Bringing Perennial Grain Crops to Africa is Aim of New Gates Foundation-Funded Project

The idea is that if we could introduce a type of grain that grew for around 11 months, then regrew after harvest and continued to do that for several years, it would need less labor and allow for more sustainable agriculture in Africa.

Sieg Snapp

Drawing from expertise in agronomy, geography, modeling and socioeconomics, a research team will study the potential benefits of introducing a new type of crop to farms across Africa: perennial grain.

Directed by AgBioResearch scientist Sieg Snapp, the research project is funded by a $1.49-million grant from the Bill & Melinda Gates Foundation. 

“The idea is that if we could introduce a type of grain that grew for around 11 months, then regrew after harvest and continued to do that for several years, it would need less labor and allow for more sustainable agriculture in Africa,” said Snapp, a professor in the MSU Department of Plant, Soil and Microbial Sciences.

Most grain crops grow for about five months of the year with harvest at the end of the cycle. They require replanting to yield a crop the following year.

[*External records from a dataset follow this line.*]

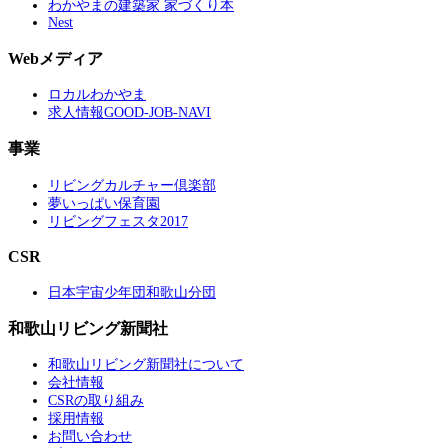
わかやまの建築家 家づくり本
Nest
Webメディア
ロカルわかやま
求人情報GOOD-JOB-NAVI
事業
リビングカルチャー倶楽部
夢いっぱい保育園
リビングフェスタ2017
CSR
日本宇宙少年団和歌山分団
和歌山リビング新聞社
和歌山リビング新聞社について
会社情報
CSRの取り組み
採用情報
お問い合わせ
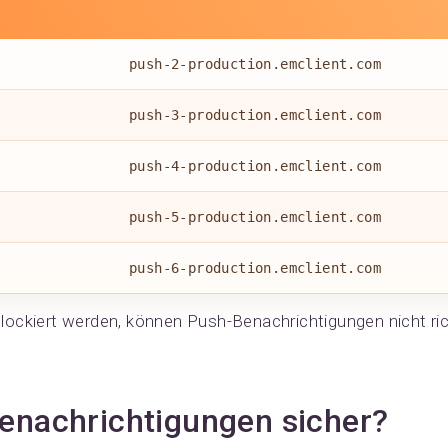
push-2-production.emclient.com
push-3-production.emclient.com
push-4-production.emclient.com
push-5-production.emclient.com
push-6-production.emclient.com
ockiert werden, können Push-Benachrichtigungen nicht rich
enachrichtigungen sicher?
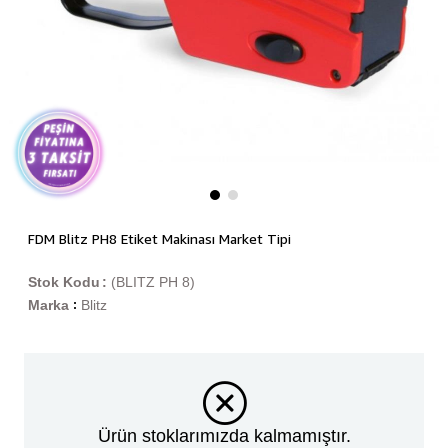
FDM Blitz PH8 Etiket Makinası Market Tipi
Stok Kodu
(BLITZ PH 8)
Marka
Blitz
:
Ürün stoklarımızda kalmamıştır.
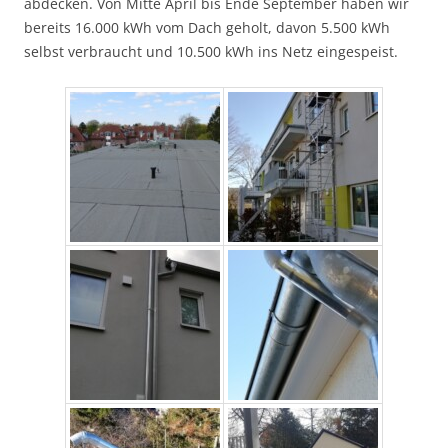
abdecken. Von Mitte April bis Ende September haben wir
bereits 16.000 kWh vom Dach geholt, davon 5.500 kWh
selbst verbraucht und 10.500 kWh ins Netz eingespeist.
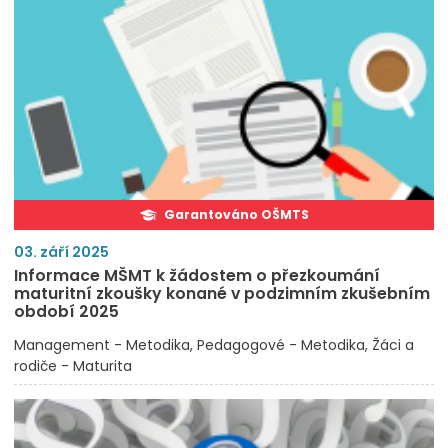
Garantováno OŠMTS
03. září 2025
Informace MŠMT k žádostem o přezkoumání
maturitní zkoušky konané v podzimním zkušebním
období 2025
Management - Metodika
Pedagogové - Metodika
Žáci a
rodiče - Maturita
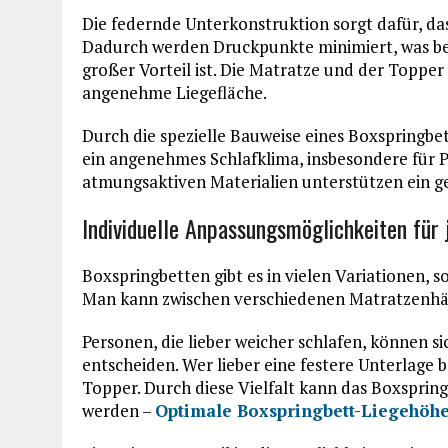
Die federnde Unterkonstruktion sorgt dafür, das
Dadurch werden Druckpunkte minimiert, was b
großer Vorteil ist. Die Matratze und der Topper
angenehme Liegefläche.
Durch die spezielle Bauweise eines Boxspringbett
ein angenehmes Schlafklima, insbesondere für Pe
atmungsaktiven Materialien unterstützen ein 
Individuelle Anpassungsmöglichkeiten für 
Boxspringbetten gibt es in vielen Variationen, s
Man kann zwischen verschiedenen Matratzenhä
Personen, die lieber weicher schlafen, können 
entscheiden. Wer lieber eine festere Unterlage
Topper. Durch diese Vielfalt kann das Boxsprin
werden –
Optimale Boxspringbett-Liegehöh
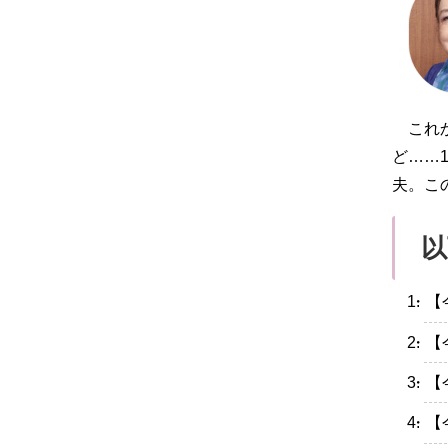
これ
ど……
夫。こ
以
・【
・【
・【
・【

Cultivating these crops requires a considerable amount of work and energy, particularly for the small-scale farms that populate most of the agricultural regions in Africa. 

Snapp, who has been researching perennial grains in Michigan for six years at the MSU W.K. Kellogg Biological Station, said the new project will assess the risks and benefits of three perennial grains: sorghum, pigeon pea and wheat. It will span five African nations identified by the Gates Foundation and the U.S. Agency for International Development as priority countries: Ghana, Mali, Malawi, Tanzania and Ethiopia. These regions were chosen to test the viability of the crops across varied ecosystems.

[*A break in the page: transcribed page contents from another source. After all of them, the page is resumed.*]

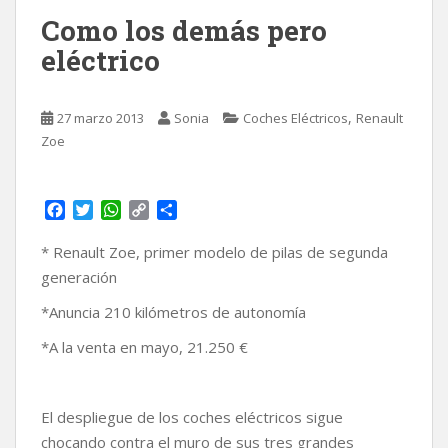
Como los demás pero
eléctrico
,
27 marzo 2013
Sonia
Coches Eléctricos
Renault
Zoe
F
T
W
C
C
a
w
h
o
o
c
i
a
p
m
* Renault Zoe, primer modelo de pilas de segunda
e
t
t
y
p
generación
b
t
s
L
a
o
e
A
i
r
*Anuncia 210 kilómetros de autonomía
o
r
p
n
t
*A la venta en mayo, 21.250 €
k
p
k
i
r
El despliegue de los coches eléctricos sigue
chocando contra el muro de sus tres grandes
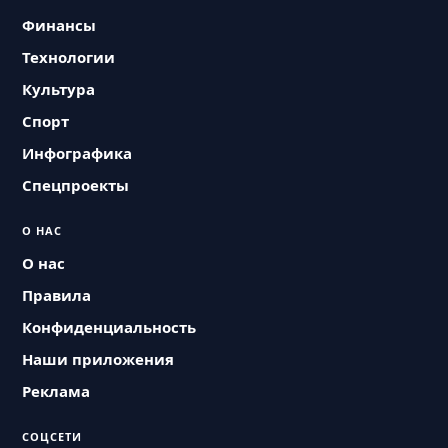
Финансы
Технологии
Культура
Спорт
Инфографика
Спецпроекты
О НАС
О нас
Правила
Конфиденциальность
Наши приложения
Реклама
СОЦСЕТИ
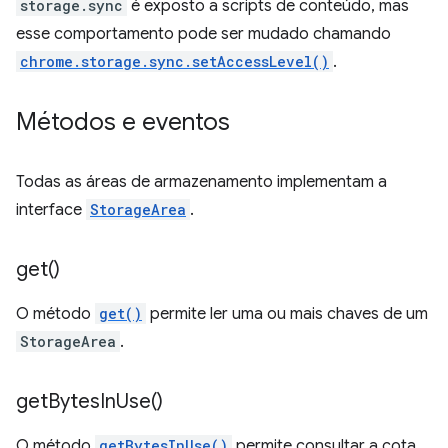
storage.sync
é exposto a scripts de conteúdo, mas
esse comportamento pode ser mudado chamando
chrome.storage.sync.setAccessLevel()
.
Métodos e eventos
Todas as áreas de armazenamento implementam a
interface
StorageArea
.
get(
)
O método
get()
permite ler uma ou mais chaves de um
StorageArea
.
get
Bytes
In
Use(
)
O método
getBytesInUse()
permite consultar a cota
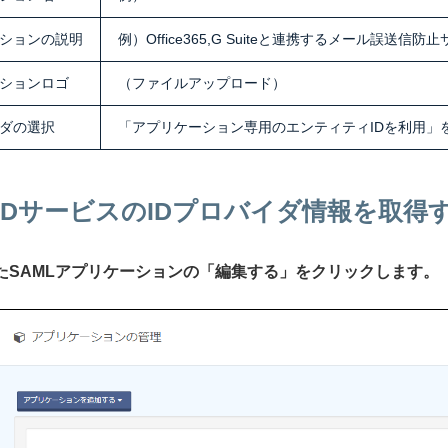
ションの説明
例）Office365,G Suiteと連携するメール誤送信防
ションロゴ
（ファイルアップロード）
イダの選択
「アプリケーション専用のエンティティIDを利用」
IIJ IDサービスのIDプロバイダ情報を取得
れたSAMLアプリケーションの「編集する」をクリックします。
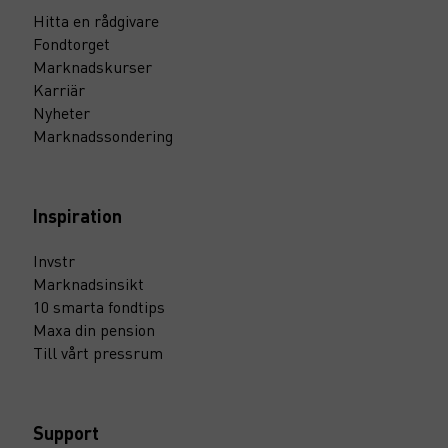
Hitta en rådgivare
Fondtorget
Marknadskurser
Karriär
Nyheter
Marknadssondering
Inspiration
Invstr
Marknadsinsikt
10 smarta fondtips
Maxa din pension
Till vårt pressrum
Support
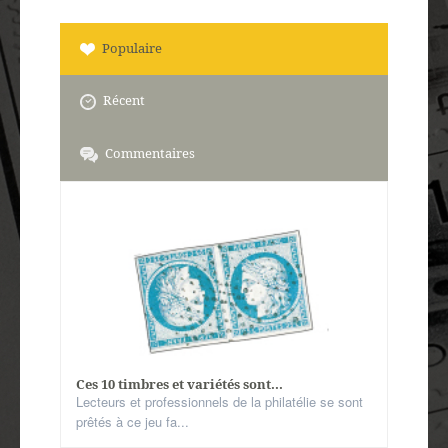
Populaire
Récent
Commentaires
Ces 10 timbres et variétés sont...
Lecteurs et professionnels de la philatélie se sont
prêtés à ce jeu fa...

The research team will examine perennial grains’ ability to reduce soil erosion and farm labor, improve water quality and increase the storage of organic matter in the soil. It will also assess the potential risk of introducing a plant species into a new environment to ensure that the grains do not damage the local ecology.

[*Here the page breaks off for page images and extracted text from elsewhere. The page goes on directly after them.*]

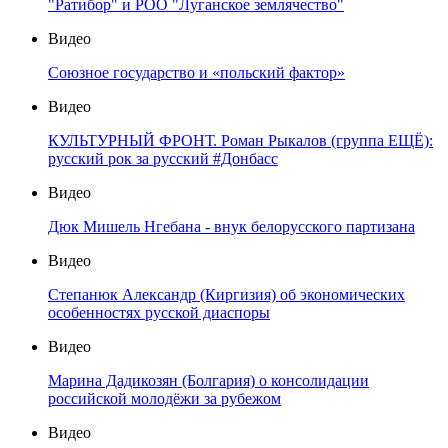
"Ратибор" и РОО "Луганское землячество"
Видео
Союзное государство и «польский фактор»
Видео
КУЛЬТУРНЫЙ ФРОНТ. Роман Рыкалов (группа ЕЩЁ):
русский рок за русский #Донбасс
Видео
Дюк Мишель Нгебана - внук белорусского партизана
Видео
Степанюк Александр (Киргизия) об экономических
особенностях русской диаспоры
Видео
Марина Дадикозян (Болгария) о консолидации
российской молодёжи за рубежом
Видео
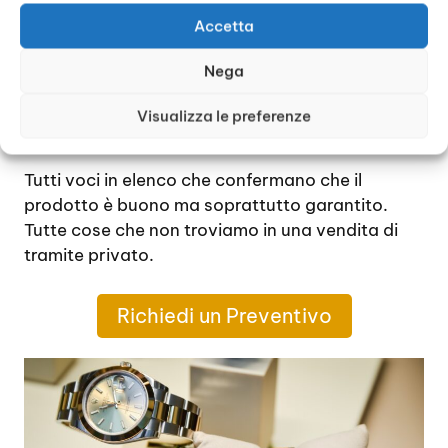
Garanzia
Accetta
Certificato di autenticità
Prodotti originali
Nega
Valutazione economica attuale
Ridimensionamento dei costi in caso di
Visualizza le preferenze
usure
Tutti voci in elenco che confermano che il
prodotto è buono ma soprattutto garantito.
Tutte cose che non troviamo in una vendita di
tramite privato.
Richiedi un Preventivo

This two-year study is the first step in what Snapp hopes to be a much longer project.

“This is kind of a pilot project,” she said. “We’re testing to see if these prototype crops are viable.”

For Snapp, the project represents a chance to make good on a lifelong dream.

“This is something I’ve wanted to do all my life—to bring new options to farmers in Africa,” Snapp said. “I was very excited to receive this grant. Bringing this team together to test this concept, it’s what agronomy should be about—testing new options for agriculture.”